Predictably the wireline business has seen some subscriber decline although an increase in DSL subscribers has helped mitigate this to some extent. The business bottomed in Q1 2010 and now appears to be improving however the market is currently attributing zero value to this asset.
Negative Wall Street analyst sentiment
TDS is covered by 8 sell-side analysts and currently only 1 has a Buy rating versus 6 Holds and 1 Sell. This bearish sentiment suggests expectations are low which should limit our downside as well as provide possible upward catalysts as sentiment improves.
- Technological obsolescence for the TDS network.

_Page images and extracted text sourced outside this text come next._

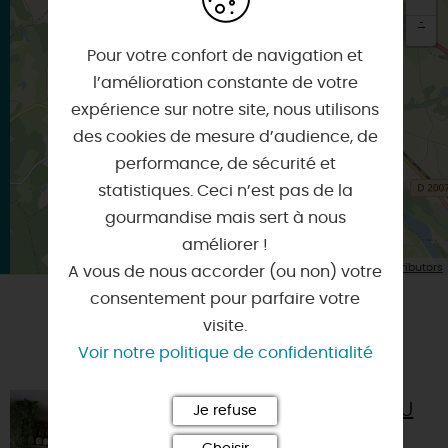
-
Pour votre confort de navigation et
×
Itinéraire vers
l’amélioration constante de votre
CHATILLON-SUR-LOIRE
expérience sur notre site, nous utilisons
des cookies de mesure d’audience, de
performance, de sécurité et
statistiques. Ceci n’est pas de la
gourmandise mais sert à nous
améliorer !
| Map data ©
Leaflet
OpenStreetMap contributors
A vous de nous accorder (ou non) votre
consentement pour parfaire votre
visite.
A TESTER ÉGALEMENT SUR PLACE OU À
Voir notre politique de confidentialité
PROXIMITÉ
LA CAVE DU
Je refuse
PUITS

TDS appears to be keeping pace with the big players, they are launching 4G services this year in certain markets and expect to have 25-30% of their subscriber covered by November.
- Wireless competition grows more intense leading to margin pressure and increased churn. If anything I think the AT&T/T-Mobile deal makes the wireless space less competitive with one less player in the mix.
- Wireline business declines more rapidly than expected. While certainly there has been some decline in the TDS Telecom business it appears to be stabilizing and should throw off significant free cash flow for the foreseeable future. At the current stock price we are getting this business for basically free.
- TDS makes a bad acquisition which destroys shareholder value. Management has a significant ownership stake which coupled with the fact that this company is somewhat of a “family heirloom” I expect them to continue to be good stewards of the business.